Directions: From the data below, set down exactly the lines between the one holding "Privacy, security and cookies (442, 2535)" and the one holding "A note about", inclusive, and no others.

Provided information:
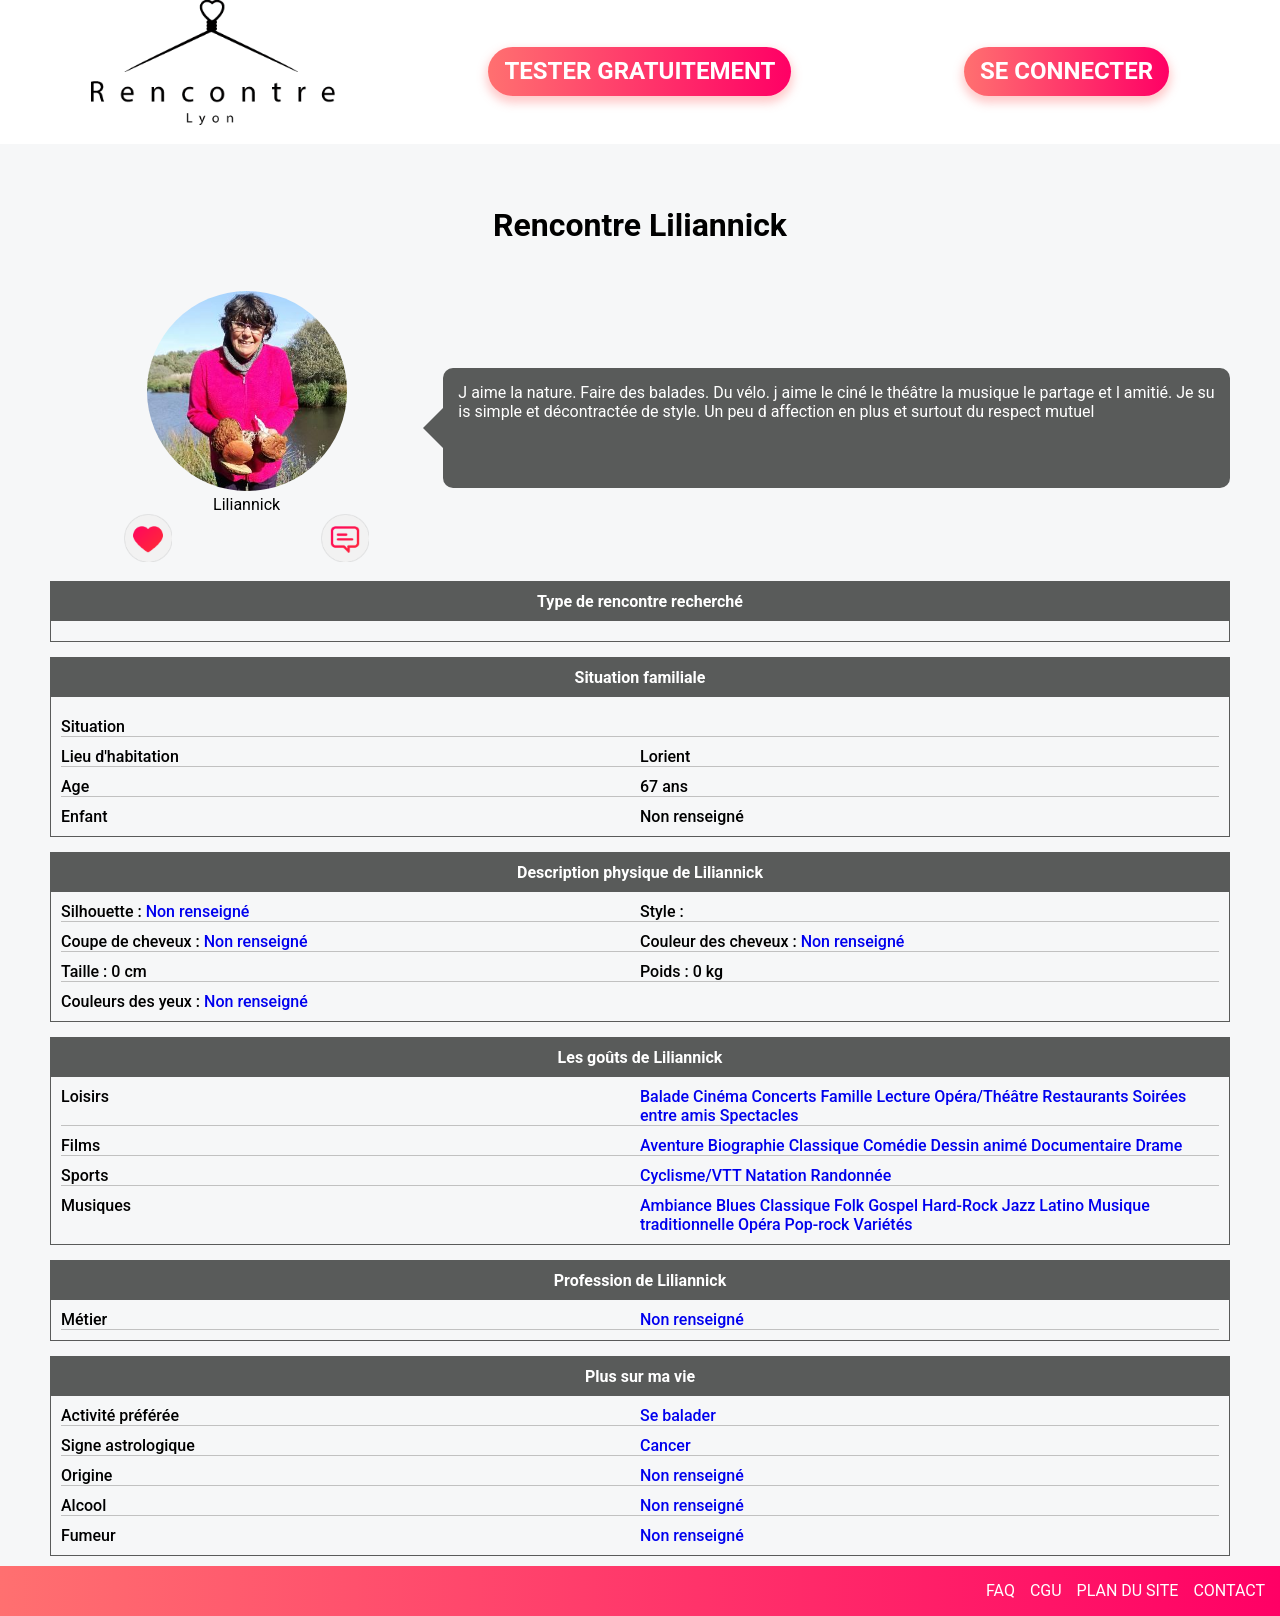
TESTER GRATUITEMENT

...

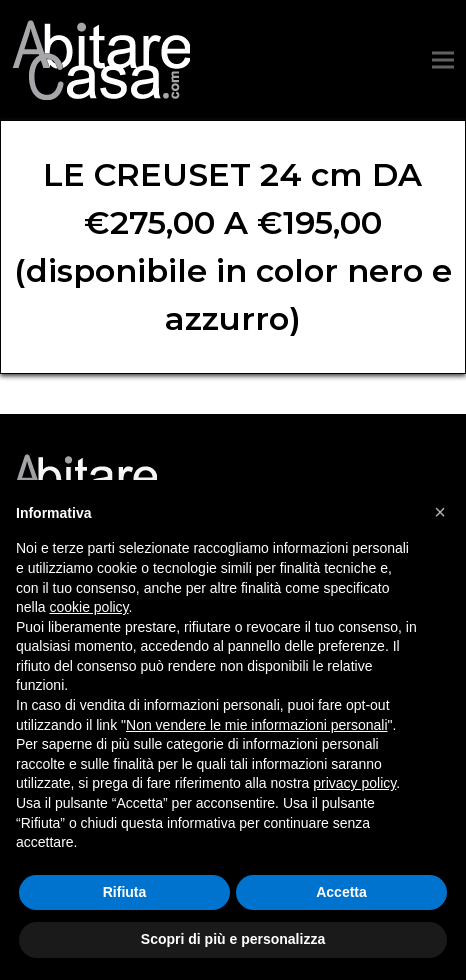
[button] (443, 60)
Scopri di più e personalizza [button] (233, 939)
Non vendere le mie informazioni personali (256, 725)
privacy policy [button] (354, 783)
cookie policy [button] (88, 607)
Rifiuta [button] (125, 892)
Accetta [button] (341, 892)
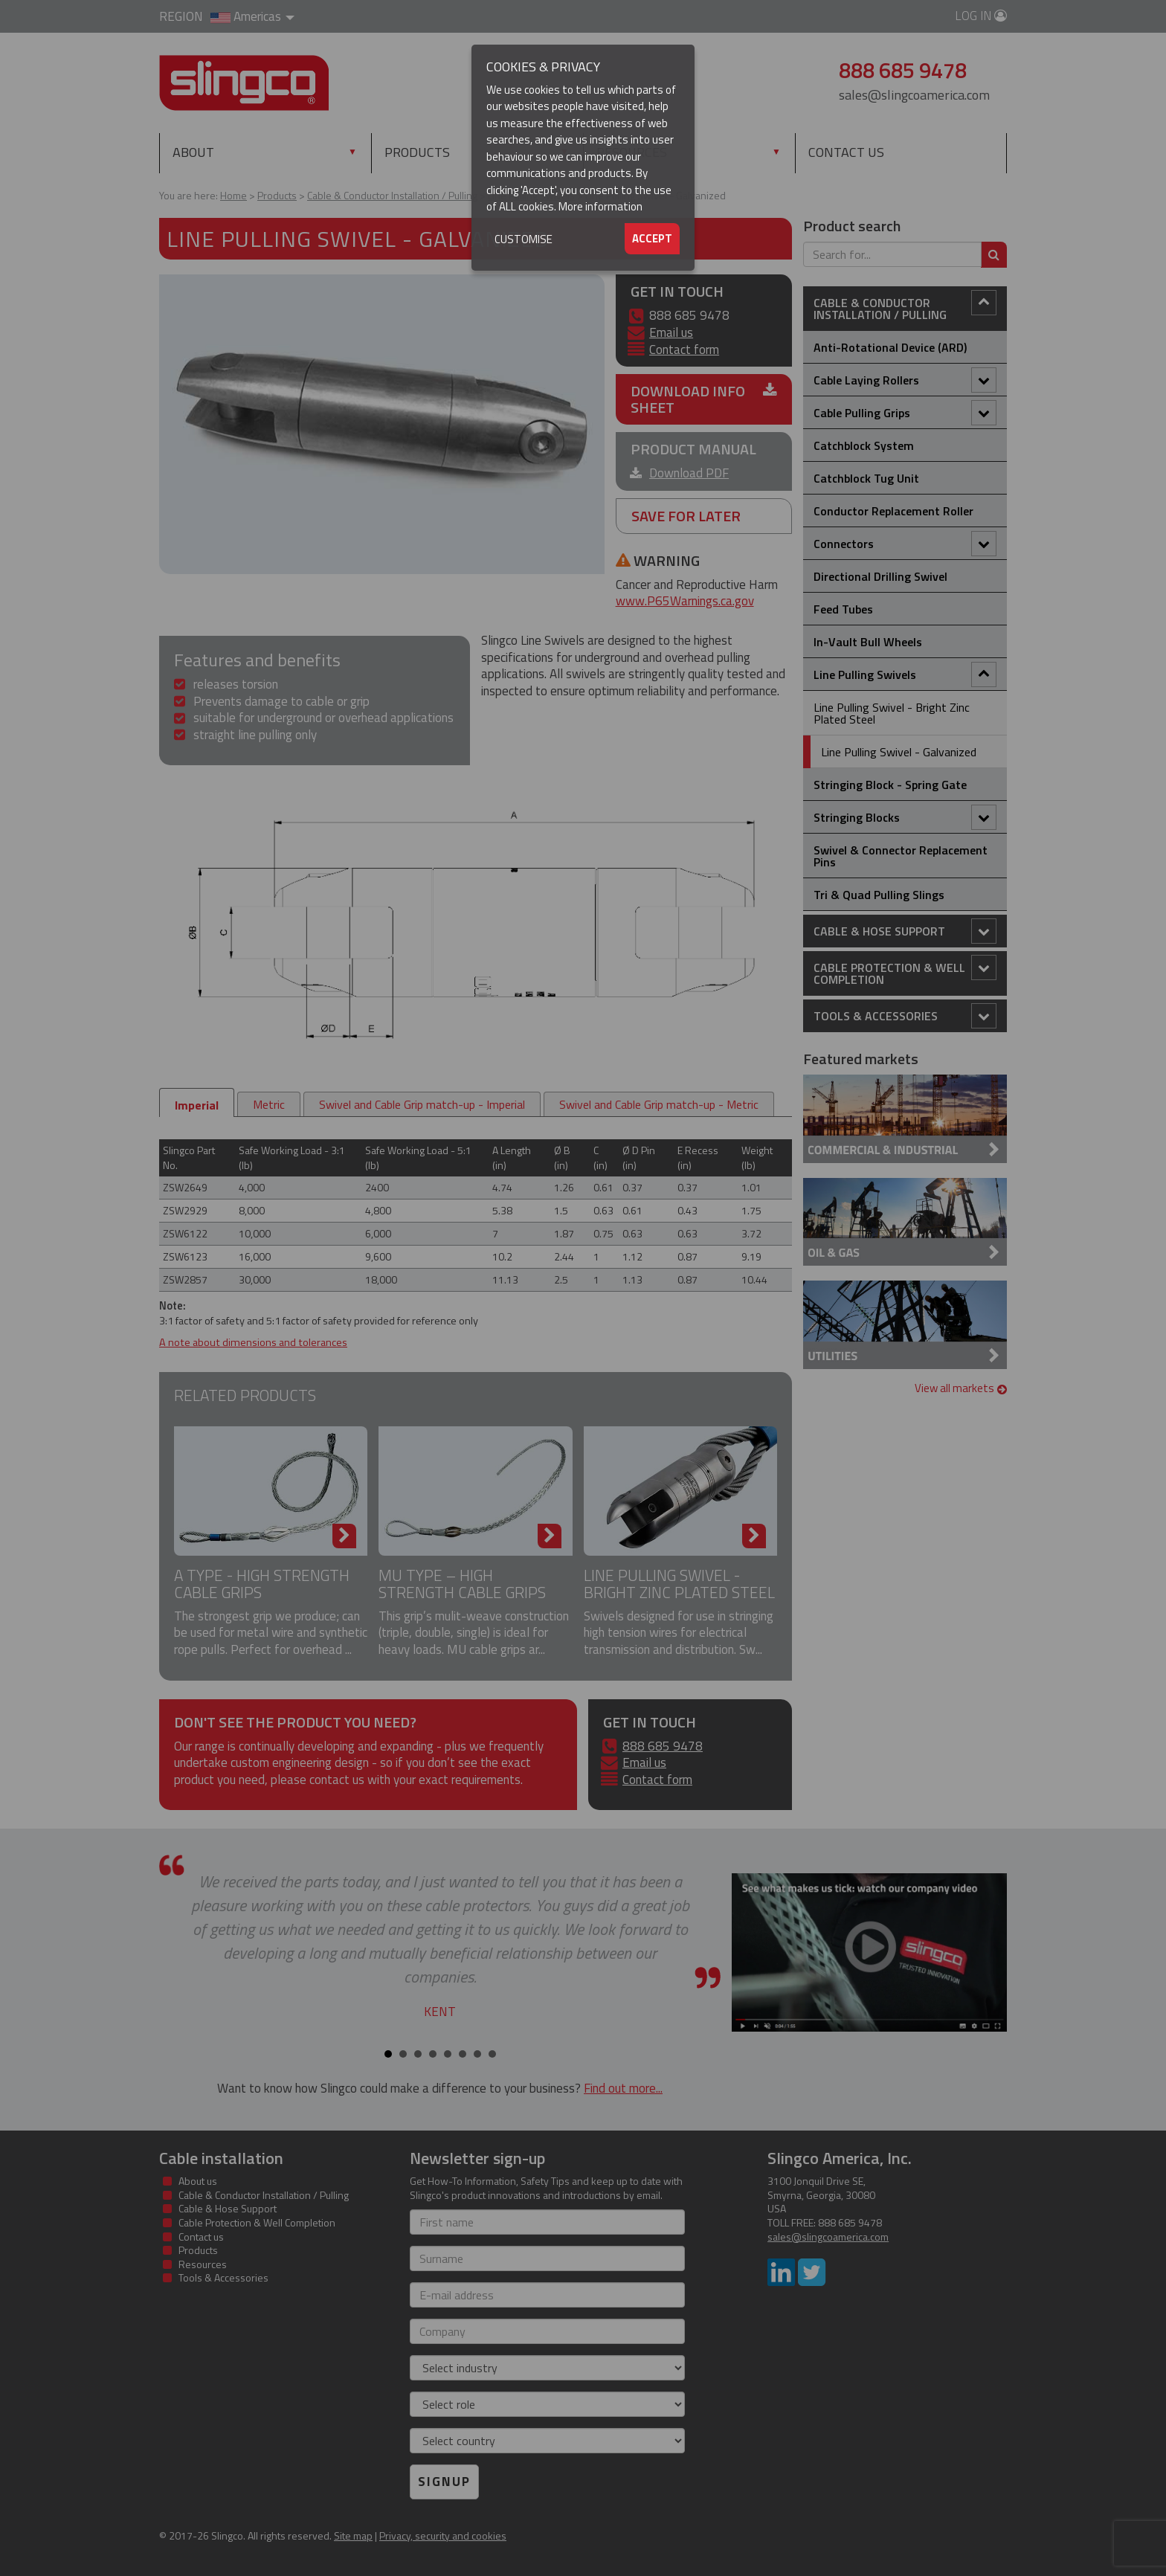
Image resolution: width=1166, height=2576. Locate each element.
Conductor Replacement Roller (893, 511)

---

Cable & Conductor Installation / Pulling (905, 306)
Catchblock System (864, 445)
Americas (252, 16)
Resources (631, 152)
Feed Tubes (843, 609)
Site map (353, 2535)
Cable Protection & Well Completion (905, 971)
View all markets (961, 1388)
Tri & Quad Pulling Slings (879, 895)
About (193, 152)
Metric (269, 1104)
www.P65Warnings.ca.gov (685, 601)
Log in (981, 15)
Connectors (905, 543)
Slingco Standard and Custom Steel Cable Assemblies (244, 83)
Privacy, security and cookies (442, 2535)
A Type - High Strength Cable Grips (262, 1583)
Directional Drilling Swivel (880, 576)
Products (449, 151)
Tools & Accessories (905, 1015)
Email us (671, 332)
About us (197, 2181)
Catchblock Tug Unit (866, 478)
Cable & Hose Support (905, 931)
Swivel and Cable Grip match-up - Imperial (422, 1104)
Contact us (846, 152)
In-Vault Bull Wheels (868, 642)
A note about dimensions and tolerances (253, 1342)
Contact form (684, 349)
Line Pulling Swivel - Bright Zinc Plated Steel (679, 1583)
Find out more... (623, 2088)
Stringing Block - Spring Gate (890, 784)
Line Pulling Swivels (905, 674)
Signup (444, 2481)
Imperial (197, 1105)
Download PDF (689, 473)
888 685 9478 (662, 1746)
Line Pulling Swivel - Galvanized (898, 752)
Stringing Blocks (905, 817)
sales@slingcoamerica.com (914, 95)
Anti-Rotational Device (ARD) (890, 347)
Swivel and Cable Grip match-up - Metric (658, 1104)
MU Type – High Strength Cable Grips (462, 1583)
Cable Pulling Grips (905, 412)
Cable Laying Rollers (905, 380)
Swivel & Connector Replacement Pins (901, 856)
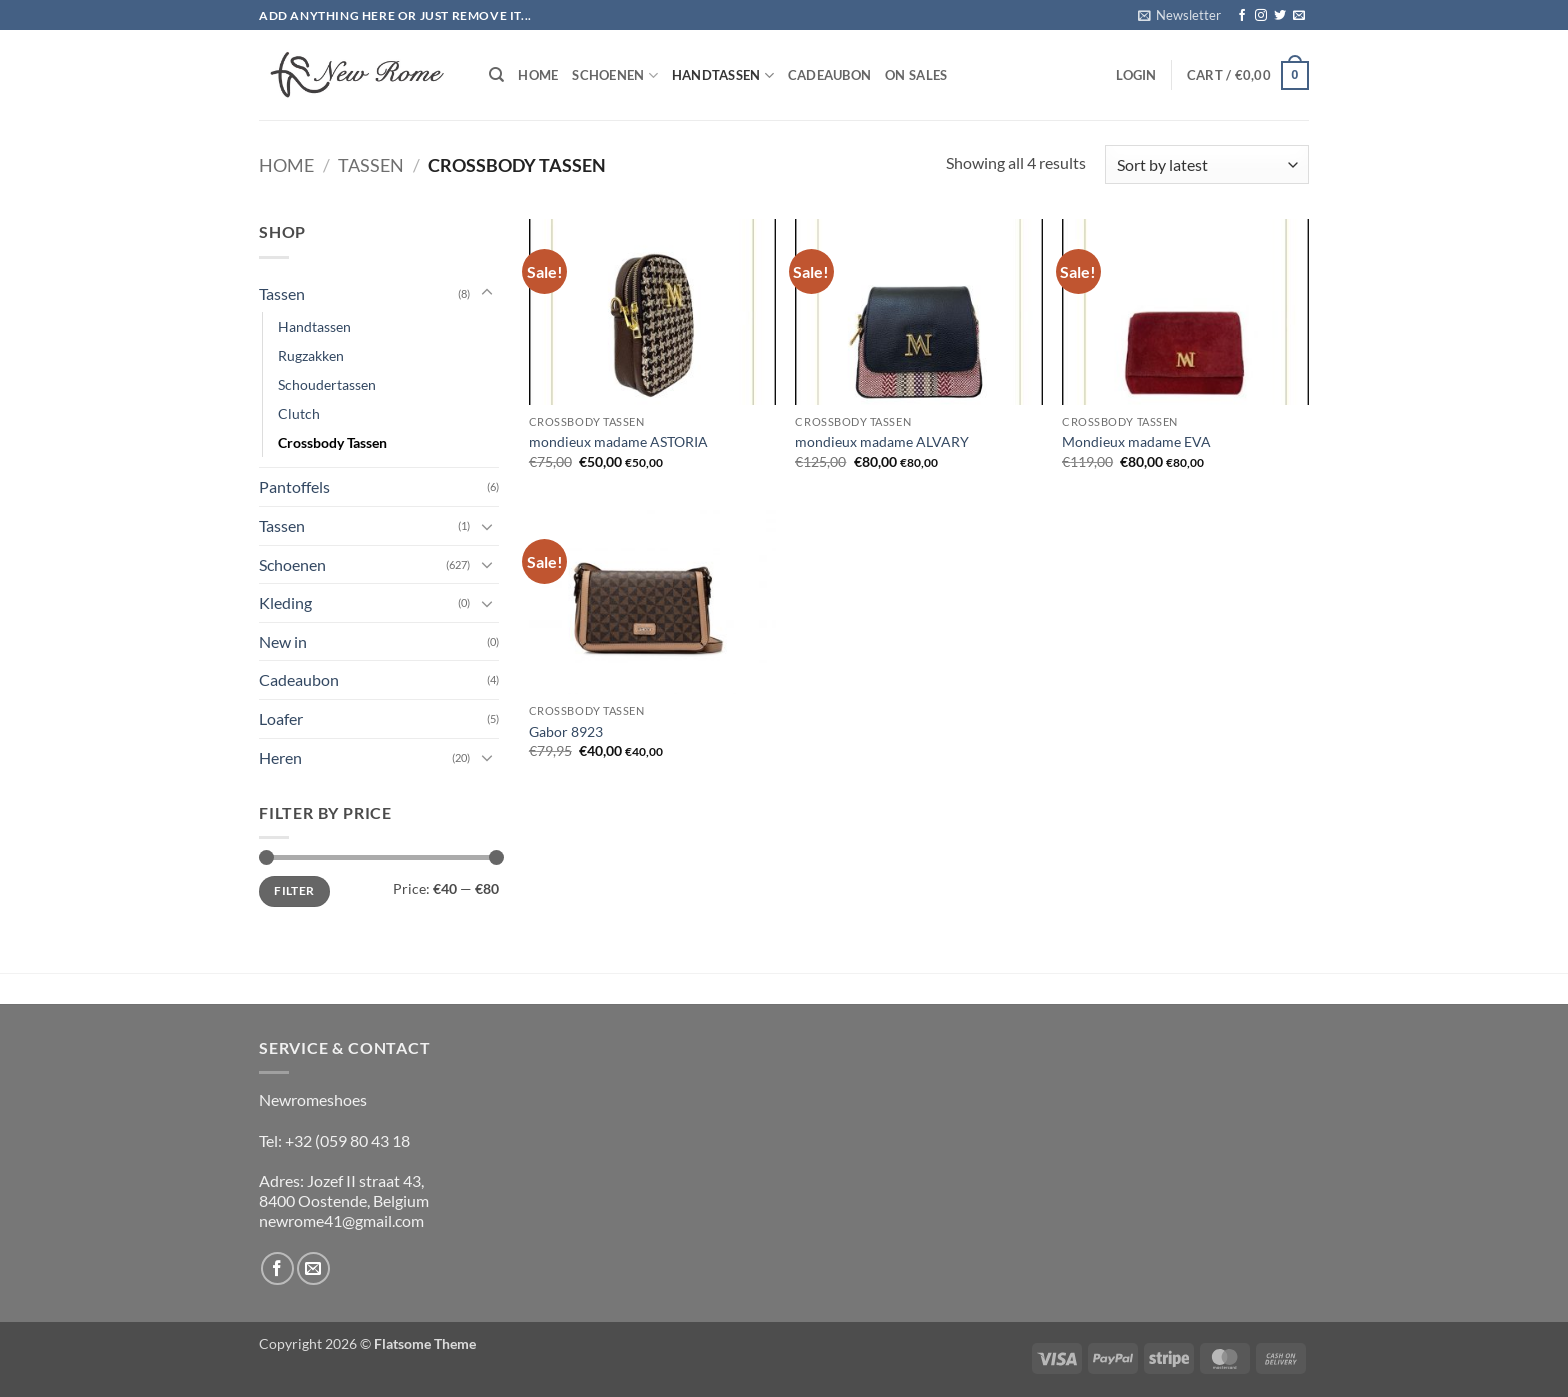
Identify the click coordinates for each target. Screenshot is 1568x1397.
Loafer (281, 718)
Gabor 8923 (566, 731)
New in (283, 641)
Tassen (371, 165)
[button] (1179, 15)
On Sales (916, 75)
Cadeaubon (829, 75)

Solution for this exercise:
Privacy, security and cookies (442, 2535)
A Type - High Strength Cable Grips (262, 1583)
Directional Drilling Swivel (880, 576)
Products (449, 151)
Tools & Accessories (905, 1015)
Email us (671, 332)
About us (197, 2181)
Catchblock Tug Unit (866, 478)
Cable & Hose Support (905, 931)
Swivel and Cable Grip match-up - Imperial (422, 1104)
Contact us (846, 152)
In-Vault Bull Wheels (868, 642)
A note about dimensions and tolerances (253, 1342)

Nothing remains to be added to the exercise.